Yoga is something I do for myself, however, I really appreciate the feeling of the quiet connection with others. Either someone at the mat next to mine, the instructor from a good video class, or simply just knowing someone else is probably doing the same. Given that, I came up with the idea of virtually share yoga sessions with others.

Taking a glance in the comment feed of, for example, Yoga With Adriene, it's evident how these yoga sessions make an impact on many people's lives and well-being. Especially these times. At the same time, I feel inspired by virtual training apps like Zwift for biking and of course, yoga practice should have its own space as well. 🌠

yogaCam: Live Map

The yogaCam Live Map is a web application for users to keep on while practicing yoga that will recognize and visualize all ongoing activity of a certain yoga pose in real-time. On a map, each individual sees a bright spot for all other people who do the same pose at that moment. Change pose and marvel at the new group of people you share the moment with around the world.

How I built it

The implementation has three main parts; 1. system architecture and setup of Azure resources, 2. training the yoga classification model, and 3. creating the user application and integrating the AI models and Azure SDK:s.

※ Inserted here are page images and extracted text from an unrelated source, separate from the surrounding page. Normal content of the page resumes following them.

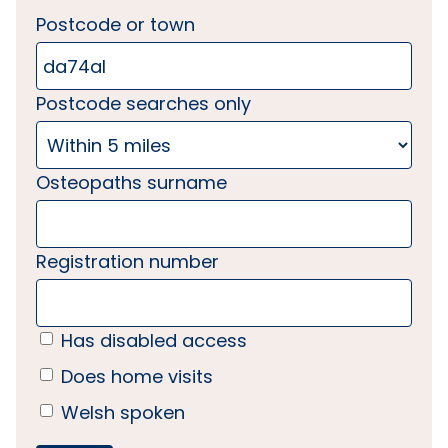
Postcode or town
Postcode searches only
Osteopaths surname
Registration number
Has disabled access
Does home visits
Welsh spoken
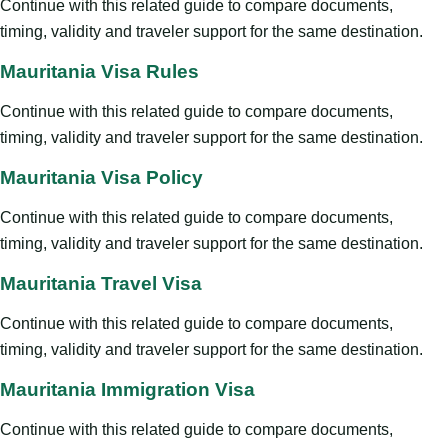
Continue with this related guide to compare documents,
timing, validity and traveler support for the same destination.
Mauritania Visa Rules
Continue with this related guide to compare documents,
timing, validity and traveler support for the same destination.
Mauritania Visa Policy
Continue with this related guide to compare documents,
timing, validity and traveler support for the same destination.
Mauritania Travel Visa
Continue with this related guide to compare documents,
timing, validity and traveler support for the same destination.
Mauritania Immigration Visa
Continue with this related guide to compare documents,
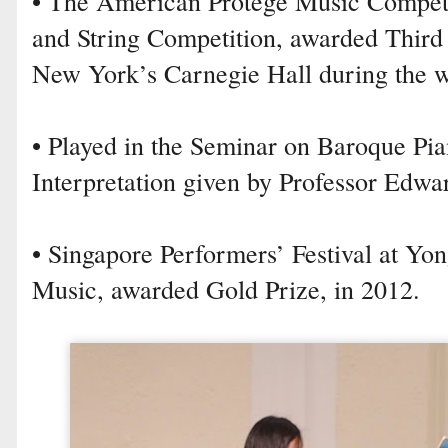
• The American Protégé Music Competit
and String Competition, awarded Third
New York’s Carnegie Hall during the wi
• Played in the Seminar on Baroque Pi
Interpretation given by Professor Edwa
• Singapore Performers’ Festival at Yo
Music, awarded Gold Prize, in 2012.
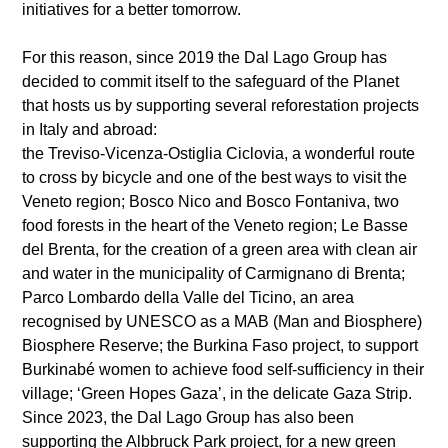
initiatives for a better tomorrow.
For this reason, since 2019 the Dal Lago Group has
decided to commit itself to the safeguard of the Planet
that hosts us by supporting several reforestation projects
in Italy and abroad:
the Treviso-Vicenza-Ostiglia Ciclovia, a wonderful route
to cross by bicycle and one of the best ways to visit the
Veneto region; Bosco Nico and Bosco Fontaniva, two
food forests in the heart of the Veneto region; Le Basse
del Brenta, for the creation of a green area with clean air
and water in the municipality of Carmignano di Brenta;
Parco Lombardo della Valle del Ticino, an area
recognised by UNESCO as a MAB (Man and Biosphere)
Biosphere Reserve; the Burkina Faso project, to support
Burkinabé women to achieve food self-sufficiency in their
village; ‘Green Hopes Gaza’, in the delicate Gaza Strip.
Since 2023, the Dal Lago Group has also been
supporting the Albbruck Park project, for a new green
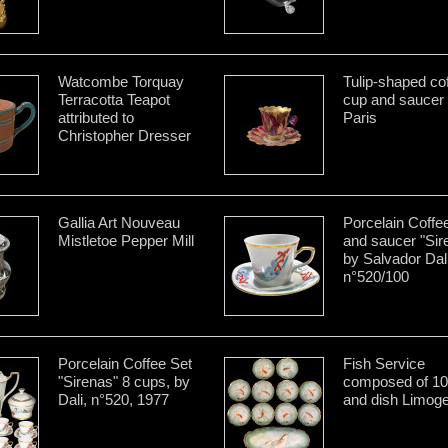
Watcombe Torquay
Tulip-shaped co
Terracotta Teapot
cup and saucer
attributed to
Paris
Christopher Dresser
Gallia Art Nouveau
Porcelain Coffe
Mistletoe Pepper Mill
and saucer "Sir
by Salvador Dal
n°520/100
Porcelain Coffee Set
Fish Service
"Sirenas" 8 cups, by
composed of 10
Dali, n°520, 1977
and dish Limog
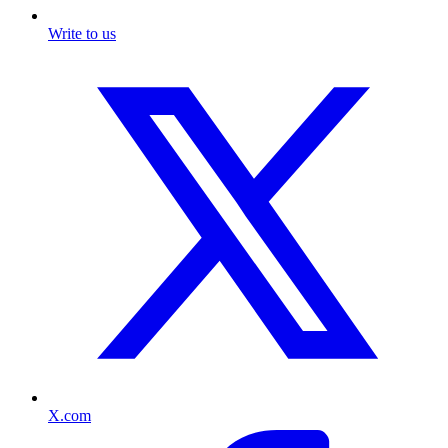
Write to us
X.com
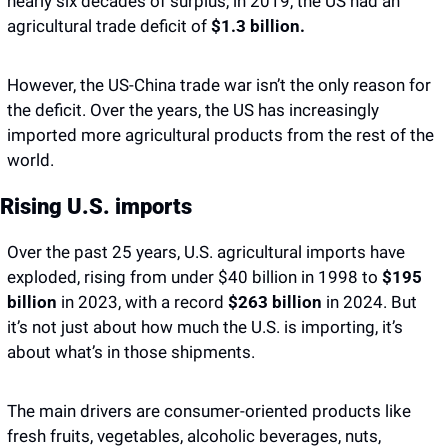
nearly six decades of surplus, in 2019, the US had an 
agricultural trade deficit of 
$1.3 billion. 
However, the US-China trade war isn’t the only reason for 
the deficit. Over the years, the US has increasingly 
imported more agricultural products from the rest of the 
world. 
Rising U.S. imports
​​Over the past 25 years, U.S. agricultural imports have 
exploded, rising from under $40 billion in 1998 to 
$195 
billion
 in 2023, with a record 
$263 billion
 in 2024. But 
it’s not just about how much the U.S. is importing, it’s 
about what’s in those shipments.
The main drivers are consumer-oriented products like 
fresh fruits, vegetables, alcoholic beverages, nuts, 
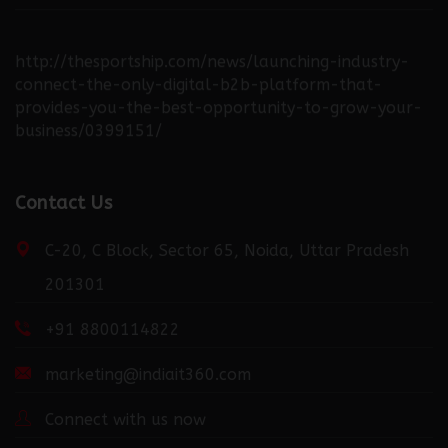
http://thesportship.com/news/launching-industry-
connect-the-only-digital-b2b-platform-that-
provides-you-the-best-opportunity-to-grow-your-
business/0399151/
http://fortuneweek.com/news/launching-industry-
Contact Us
connect-the-only-digital-b2b-platform-that-
provides-you-the-best-opportunity-to-grow-your-
C-20, C Block, Sector 65, Noida, Uttar Pradesh
business/0399151/
201301
+91 8800114822
http://dailydispatcher.com/news/launching-industry-
connect-the-only-digital-b2b-platform-that-
marketing@indiait360.com
provides-you-the-best-opportunity-to-grow-your-
business/0399151/
Connect with us now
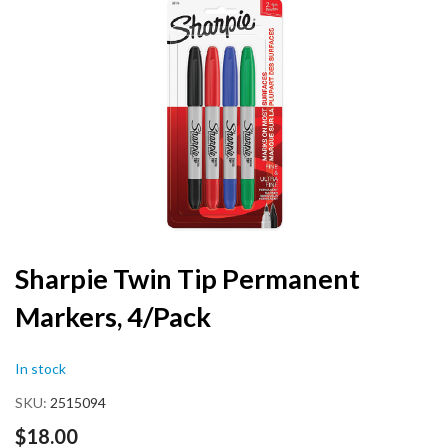
the
end
of
the
images
gallery
Skip
Sharpie Twin Tip Permanent
to
Markers, 4/Pack
the
beginning
of
In stock
the
images
SKU
2515094
gallery
$18.00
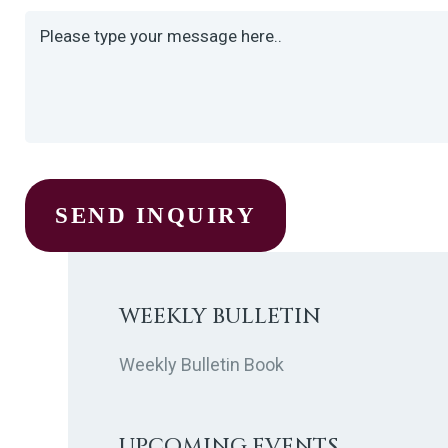
WEEKLY BULLETIN
Weekly Bulletin Book
UPCOMING EVENTS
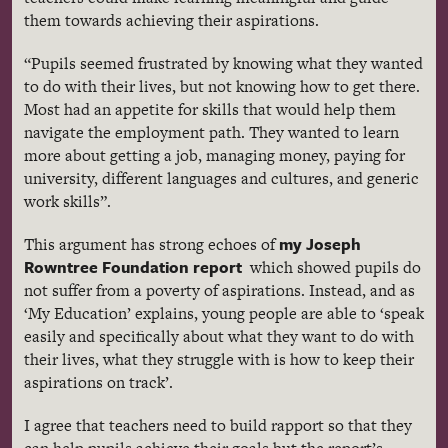
them towards achieving their aspirations.
“Pupils seemed frustrated by knowing what they wanted
to do with their lives, but not knowing how to get there.
Most had an appetite for skills that would help them
navigate the employment path. They wanted to learn
more about getting a job, managing money, paying for
university, different languages and cultures, and generic
work skills”.
my Joseph
This argument has strong echoes of
Rowntree
Foundation report
which showed pupils do
not suffer from a poverty of aspirations. Instead, and as
‘My Education’ explains, young people are able to ‘speak
easily and specifically about what they want to do with
their lives, what they struggle with is how to keep their
aspirations on track’.
I agree that teachers need to build rapport so that they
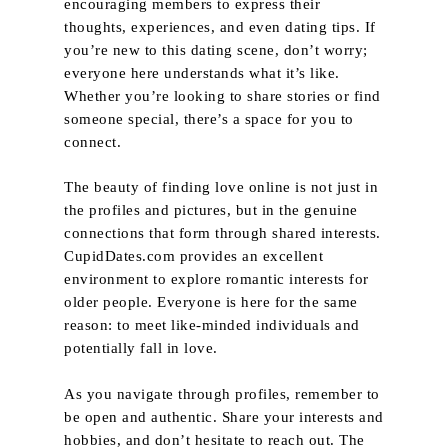
encouraging members to express their
thoughts, experiences, and even dating tips. If
you’re new to this dating scene, don’t worry;
everyone here understands what it’s like.
Whether you’re looking to share stories or find
someone special, there’s a space for you to
connect.
The beauty of finding love online is not just in
the profiles and pictures, but in the genuine
connections that form through shared interests.
CupidDates.com provides an excellent
environment to explore romantic interests for
older people. Everyone is here for the same
reason: to meet like-minded individuals and
potentially fall in love.
As you navigate through profiles, remember to
be open and authentic. Share your interests and
Home
hobbies, and don’t hesitate to reach out. The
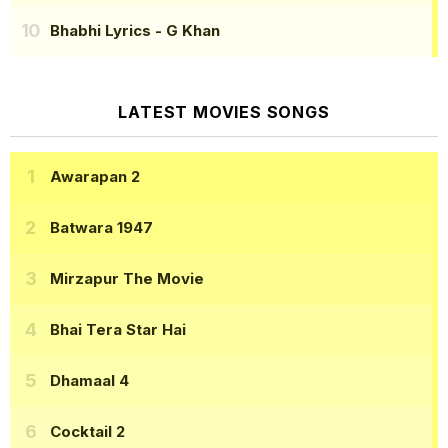
Bhabhi Lyrics
- G Khan
LATEST MOVIES SONGS
Awarapan 2
Batwara 1947
Mirzapur The Movie
Bhai Tera Star Hai
Dhamaal 4
Cocktail 2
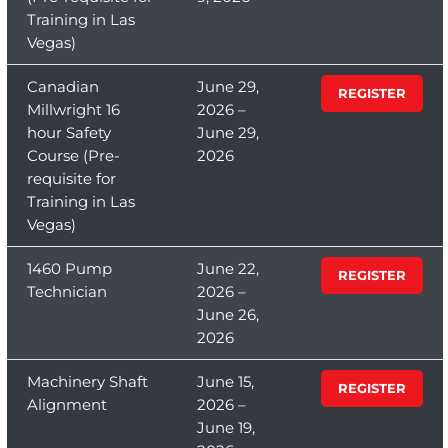
Training in Las
Vegas)
Canadian
June 29,
REGISTER
Millwright 16
2026 –
hour Safety
June 29,
Course (Pre-
2026
requisite for
Training in Las
Vegas)
1460 Pump
June 22,
REGISTER
Technician
2026 –
June 26,
2026
Machinery Shaft
June 15,
REGISTER
Alignment
2026 –
June 19,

(For more implementation details, please visit my GitHub repo SaraOlsson/yoga-map-ai where I've included a guide to reproduce the application)

Azure resources

1. Azure Maps
2. Custom Vision Service
3. Speech API (text-to-speech)
4. Azure Storage Account with Blob containers
   
5. Service Bus Topic

Each client is a React application that communicates with a set of services that lives in Azure. The classification model is published as a Prediction API. Knowing what is the current position, data messages are read and written through an Azure Service Bus Topic. The camera snapshots are uploaded to a Blob Storage if the user agrees to train the model with new data (hidden feature in the live demo).

I have provided an ARM template to provide reproduce the infrastructure under the AzureResourceGroup folder of the Github Repo. ARM templates use a declarative syntax to get the required inputs from the user, thus enabling the user to redeploy the infrastructure with minimal effort.

Yoga classification model

My process was:

• collecting a dataset (I used the images found here, collected by Anastasia Marchenkova). The training dataset has 10 classes and around 60 images per class. Each class also has 5-10 images to use for test or validation. I removed some images from the dataset that were sketches rather than real images, and instead created my own data to extend the dataset.
• uploading images and train classification model in the Custom Vision studio (using a Compact domain, with is optimized for the constraints of real-time classification)
• deploying the model as an API endpoint for usage in web application

Map web application

First, I created a quick prototype of the visual appearance I imagined of the application in Figma. From there, I created a React project and implemented a set of critical features: a map component, webcam access and capture, audio component, and SDK setups.

Client communication

I have prepared logic to send and receive messages to the cloud through a Service Bus Topic (however this feature is turned off in the published live demo). When the image analysis returns the current yoga pose, a message containing pose+coordinates is sent to the Topic which can have many subscribers. The client also receives messages from a subscription instance and will draw a dot on the map for each message which contains the same pose.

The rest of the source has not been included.